When formulating a answer to this question - please note I only have a basic high school level of English.

I watched a video on X-Bar theory. I am just trying to get a basic understanding. What does C-command and M-command mean? I google these terms and come across a relations like

  • x dominates y
  • x commands y

What does "dominate" and "command" mean in this sense?

1 Answer 1


The term dominate refers to a relation in trees. A given node in a tree dominates all those other nodes below it. If you can trace a line from a given node N1 to another node N2 moving only downwards (never upwards), then N1 dominates N2. Note that when there are two basic relations in trees, dominance and precedence. A given node N1 can dominate another node N2, and/or it can precede it. N1 precedes N2 if N1 appears to the left of N2. Look at the tree here: https://en.wikipedia.org/wiki/C-command.

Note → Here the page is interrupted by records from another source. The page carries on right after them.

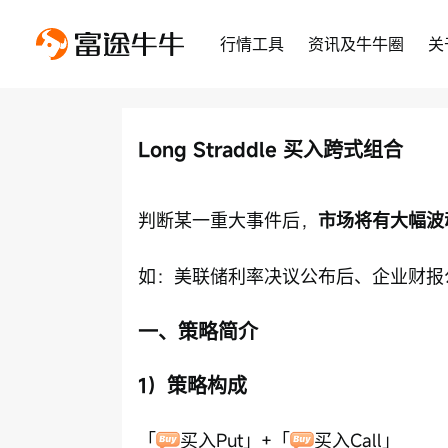
行情工具
资讯及牛牛圈
关
Long Straddle 买入跨式组合
判断某一重大事件后，
市场将有大幅波
如：美联储利率决议公布后、企业财报公
一、策略简介
1）策略构成
「
买入Put」+「
买入Call」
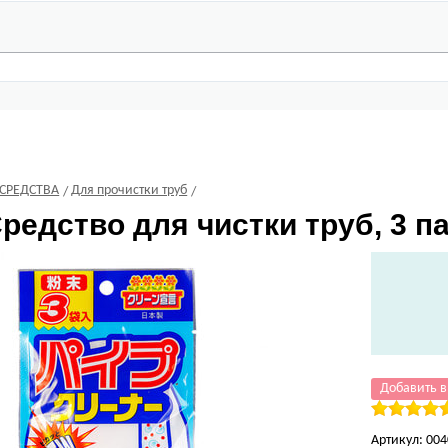
СРЕДСТВА
Для прочистки труб
редство для чистки труб, 3 пак
Добавить в
Артикул:
004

Read the definition of c-command and the explanation. Examine the tree. I think the concepts are well explained there.

The c-command concept (or just command) stems from the 1960s. There are numerous versions of the concept: command, c-command, m-command, etc. The particular version used depends on the grammarian. In general, the fact that the concept changes and is used variably bears witness to problems with the general idea.

Please be aware also that while the X-bar theory and c-command are concepts that are widely taught in linguistics and syntax courses, they are controversial. Many approaches to syntax reject these notions. In the place of c-command, they tend to take the syntacitic functions (=grammatical relations) to be basic and ranked among each other. The subject is rank ahead of the the first object, and the first object is ranked ahead of the second object, and the second object is ranked ahead of a prepositional object. Many phenomena of syntax are then addressed in terms of this ranking of functions.

Here are some further links that might be helpful:




  • One does not need C-command or X-bar theory for description, only for theoretical elaborations. Better to understand the basic phenomena thoroughly first, and then use whatever elaborations suit your purposes. Occam's Razor is still the way to bet.